Un autoritarismo que tiene reflejo en la tendencia al nacionalismo. Porque sabemos bien cómo cada país, en tiempos de crisis, intenta salvarse a sí mismo retirándose a su madriguera y cerrándose a los demás. Los ejemplos de la Rusia de Putin, la   Turquía de Erdogan, los Estados Unidos de Trump, el Brasil de Bolsonaro, la Gran Bretaña del Brexit, Italia, Polonia, Hungría… Sin olvidar a España, con la tentación de resucitar la vergüenza franquista, donde vuelve a erguirse enarbolando la bandera contra el independentismo catalán y la inmigración (sobre todo musulmana). Así nos lo recuerda el análisis de Cristianisme i Justicia en su reflexión del final de año.

Un miedo a lo desconocido y a lo que provoca agitar las conciencias de la que no es ajena la propia Iglesia. El papado de Francisco ha supuesto una primavera eclesial, con una vuelta franciscana a la sencillez del evangelio y un retorno jesuítico a la denuncia de Jesús contra ricos y poderosos. Por el contrario, desde sectores eclesiales todo este camino se contempla desde el escepticismo, cuando no desde la actitud de oposición a los cambios, reclamando la ortodoxa legalidad frente a la misericordia. La historia de los abusos de sacerdotes y religiosos a lo largo de los años, con la pederastia, ya ha pasado factura y aún lo va a hacer más en los próximos tiempos, aunque la valentía de Francisco para abordarla es más que evidente.

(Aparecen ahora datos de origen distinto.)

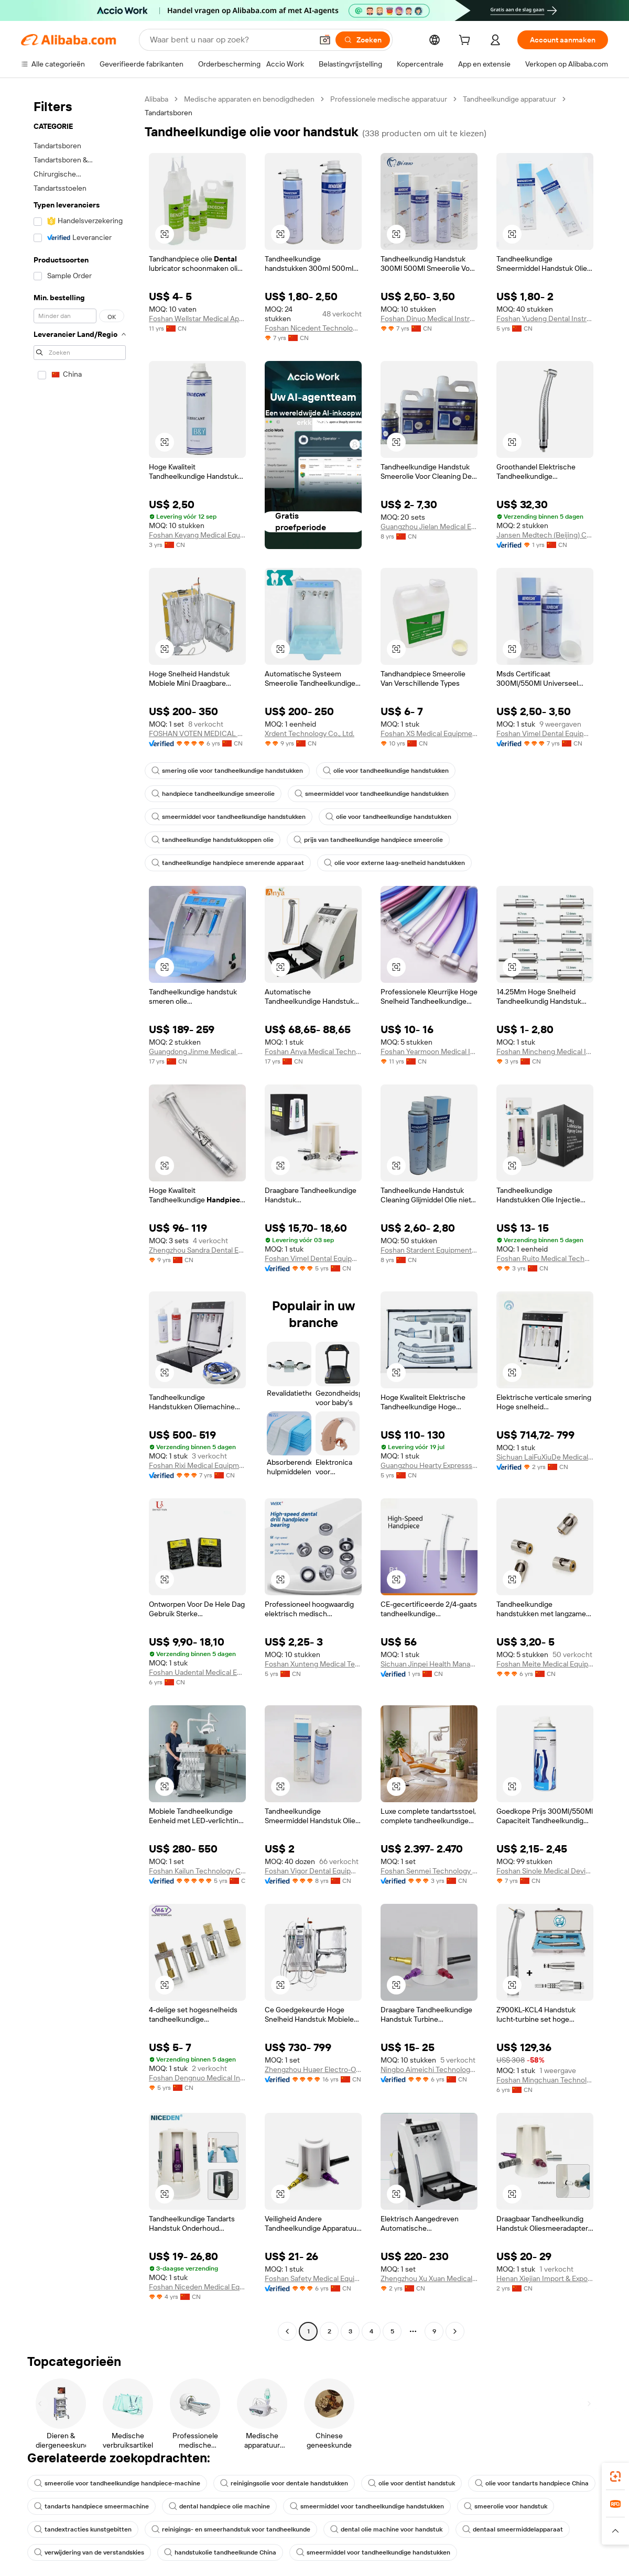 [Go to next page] (455, 2331)
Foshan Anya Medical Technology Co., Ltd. (313, 1051)
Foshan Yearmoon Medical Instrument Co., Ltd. (429, 1051)
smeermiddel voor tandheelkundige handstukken (372, 794)
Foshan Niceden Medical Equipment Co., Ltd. (197, 2287)
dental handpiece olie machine (219, 2506)
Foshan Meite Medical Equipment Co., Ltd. (544, 1664)
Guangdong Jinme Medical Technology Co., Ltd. (197, 1051)
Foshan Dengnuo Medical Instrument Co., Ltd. (197, 2078)
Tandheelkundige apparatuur (509, 99)
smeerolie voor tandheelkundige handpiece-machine (117, 2483)
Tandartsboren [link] (168, 112)
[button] (325, 40)
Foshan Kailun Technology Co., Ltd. (197, 1871)
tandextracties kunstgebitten (83, 2529)
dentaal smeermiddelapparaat (512, 2529)
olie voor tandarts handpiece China (532, 2483)
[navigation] (79, 1216)
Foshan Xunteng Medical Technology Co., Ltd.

Esa actitud de valentía, con dosis de esperanza y confianza que a veces escapa a nuestra propia voluntad, es la mejor receta para afrontar los recelos y los miedos ante la realidad. Una apuesta que es imprescindible siempre, en todo momento, y una invitación singular en este final de año.  Por eso no podemos mirar hacia otro lado, creer que lo que acontece no tiene que ver con nosotros, o delegar en otras esferas superiores la resolución de los problemas.